Showing 4 changed files with 60 additions and 7 deletions.
diff --git a/tests/integration_tests.py b/tests/integration_tests.py
@@ -408,6 +408,16 @@ def build_test_list():
             "test_generate",
             ngpu=2,
         ),
+        OverrideDefinitions(
+            [
+                [
+                    "--training.fsdp_reshard_after_forward always",
+                ],
+            ],
+            "Test always resharding after forward pass",
+            "fsdp_reshard_always",
+            ngpu=2,
+        ),
     ]
     return integration_tests_flavors
 

diff --git a/torchtitan/config_manager.py b/torchtitan/config_manager.py
@@ -285,6 +285,23 @@ def __init__(self):
             action="store_true",
             help="Whether to apply loss parallel when sequence parallel is enabled",
         )
+        self.parser.add_argument(
+            "--training.fsdp_reshard_after_forward",
+            type=str,
+            default="default",
+            choices=["default", "always", "never"],
+            help="""
+            `reshard_after_forward` specifies the policy for applying `reshard_after_forward`
+            within an FSDP setup. `reshard_after_forward` controls parameter behavior after forward,
+            trading off memory and communication. See torch's `fully_shard` API for more documentation
+            on `reshard_after_forward`.
+            The supported policies include "default", "always" and "never":
+            - "default" applies default resharding behavior, implementing "smart defaults" for known optimal
+              scenarios.
+            - "always" will enable `reshard_after_forward` for all forward passes.
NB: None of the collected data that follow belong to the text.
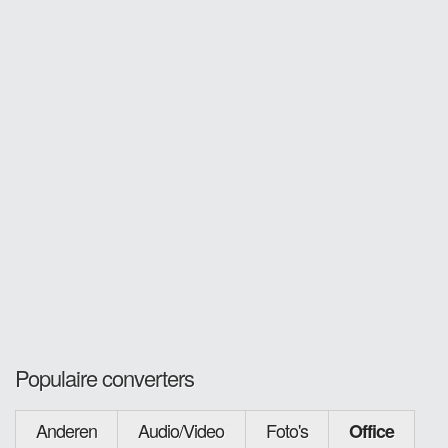
Populaire converters
Anderen
Audio/Video
Foto's
Office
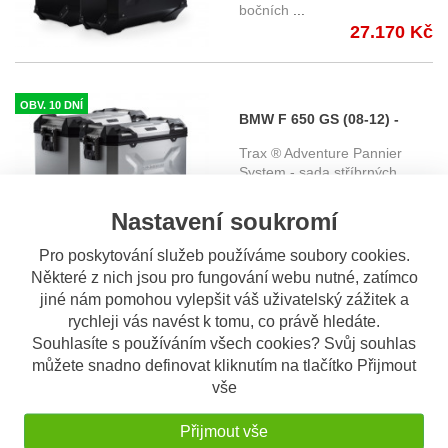
bočních
...
černé KFT.07.559.70001/B
27.170 Kč
OBV. 10 DNÍ
BMW F 650 GS (08-12) -
sada bočních kufrů TRAX
Trax ® Adventure Pannier
Adventure s nosičem -
System - sada stříbrných
boční
...
stříbrné KFT.07.559.70001/S
27.170 Kč
Nastavení soukromí
Pro poskytování služeb používáme soubory cookies.
Některé z nich jsou pro fungování webu nutné, zatímco
OBV. 10 DNÍ
jiné nám pomohou vylepšit váš uživatelský zážitek a
BMW F 700 GS (13-) - sada
rychleji vás navést k tomu, co právě hledáte.
bočních kufrů TRAX
Trax ® Adventure Pannier
Souhlasíte s používáním všech cookies? Svůj souhlas
Adventure s nosičem -
System - sada černých
můžete snadno definovat kliknutím na tlačítko Přijmout
bočních
...
černé KFT.07.559.70001/B
vše
26.429 Kč
Přijmout vše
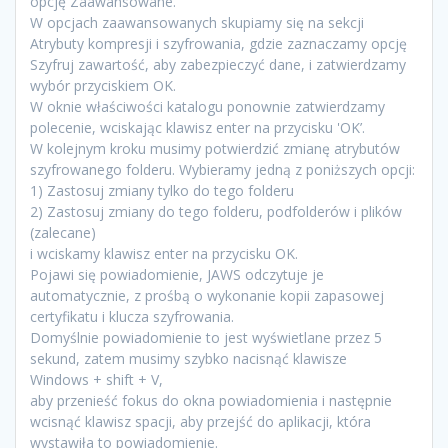
opcję Zaawansowane.
W opcjach zaawansowanych skupiamy się na sekcji
Atrybuty kompresji i szyfrowania, gdzie zaznaczamy opcję
Szyfruj zawartość, aby zabezpieczyć dane, i zatwierdzamy
wybór przyciskiem OK.
W oknie właściwości katalogu ponownie zatwierdzamy
polecenie, wciskając klawisz enter na przycisku 'OK’.
W kolejnym kroku musimy potwierdzić zmianę atrybutów
szyfrowanego folderu. Wybieramy jedną z poniższych opcji:
1) Zastosuj zmiany tylko do tego folderu
2) Zastosuj zmiany do tego folderu, podfolderów i plików
(zalecane)
i wciskamy klawisz enter na przycisku OK.
Pojawi się powiadomienie, JAWS odczytuje je
automatycznie, z prośbą o wykonanie kopii zapasowej
certyfikatu i klucza szyfrowania.
Domyślnie powiadomienie to jest wyświetlane przez 5
sekund, zatem musimy szybko nacisnąć klawisze
Windows + shift + V,
aby przenieść fokus do okna powiadomienia i następnie
wcisnąć klawisz spacji, aby przejść do aplikacji, która
wystawiła to powiadomienie.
+            - "never" will disable `reshard_after_forward` for all forward passes.
+            """,
+        )
         self.parser.add_argument(
             "--experimental.enable_async_tensor_parallel",
             action="store_true",

diff --git a/torchtitan/parallelisms/parallelize_llama.py b/torchtitan/parallelisms/parallelize_llama.py
@@ -86,6 +86,7 @@ def parallelize_llama(
             reduce_dtype=TORCH_DTYPE_MAP[job_config.training.mixed_precision_reduce],
             pp_enabled=parallel_dims.pp_enabled,
             cpu_offload=job_config.training.enable_cpu_offload,
+            reshard_after_forward_policy=job_config.training.fsdp_reshard_after_forward,
         )
 
         if parallel_dims.dp_replicate_enabled:
@@ -308,24 +309,48 @@ def apply_fsdp(
     reduce_dtype: torch.dtype,
     pp_enabled: bool,
     cpu_offload: bool = False,
+    reshard_after_forward_policy: str = "default",
 ):
     """
-    Apply data parallelism to the model. FSDP2 is used here.
+    Apply data parallelism (via FSDP2) to the model.
+
+    Args:
+        model (nn.Module): The model to apply data parallelism to.
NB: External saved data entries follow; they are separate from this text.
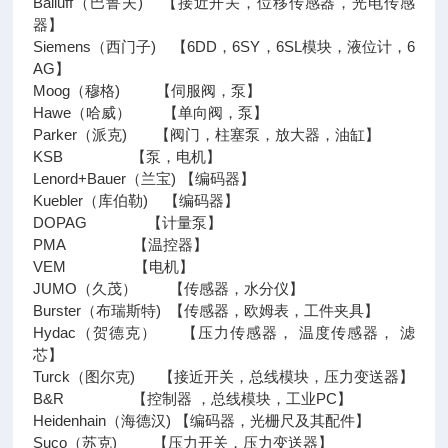
Balluff（巴鲁夫) 【接近开关，位移传感器，光电传感
器】
Siemens（西门子) 【6DD，6SY，6SL模块，液位计，6
AG】
Moog（穆格) 【伺服阀，泵】
Hawe（哈威） 【单向阀，泵】
Parker（派克) 【阀门，柱塞泵，放大器，油缸】
KSB 【泵，电机】
Lenord+Bauer（兰宝) 【编码器】
Kuebler（库伯勒) 【编码器】
DOPAG 【计量泵】
PMA 【温控器】
VEM 【电机】
JUMO（久茂） 【传感器，水分仪】
Burster（布瑞斯特) 【传感器，欧姆表，工件夹具】
Hydac（贺德克） 【压力传感器， 温度传感器， 滤
芯】
Turck（图尔克) 【接近开关，总线模块，压力变送器】
B&R 【控制器 ，总线模块，工业PC】
Heidenhain（海德汉) 【编码器，光栅尺及其配件】
Suco（苏克) 【压力开关，压力变送器】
+        dp_mesh (DeviceMesh): The device mesh to use for data parallelism.
+        param_dtype (torch.dtype): The data type to use for model parameters.
+        reduce_dtype (torch.dtype): The data type to use for reduction operations.
+        pp_enabled (bool): Whether pipeline parallelism is enabled.
+        cpu_offload (bool, optional): Whether to offload model parameters to CPU. Defaults to False.
+        reshard_after_forward_policy (str, optional): The policy to use for resharding after forward pass. Defaults to "default".
+            Other options: "never", "always".
+            - "default" applies default resharding behavior, implementing "smart defaults" for known optimal scenarios.
+            - "always" will enable `reshard_after_forward` for all forward passes.
+            - "never" will disable `reshard_after_forward` for all forward passes.
+
     """
     mp_policy = MixedPrecisionPolicy(param_dtype=param_dtype, reduce_dtype=reduce_dtype)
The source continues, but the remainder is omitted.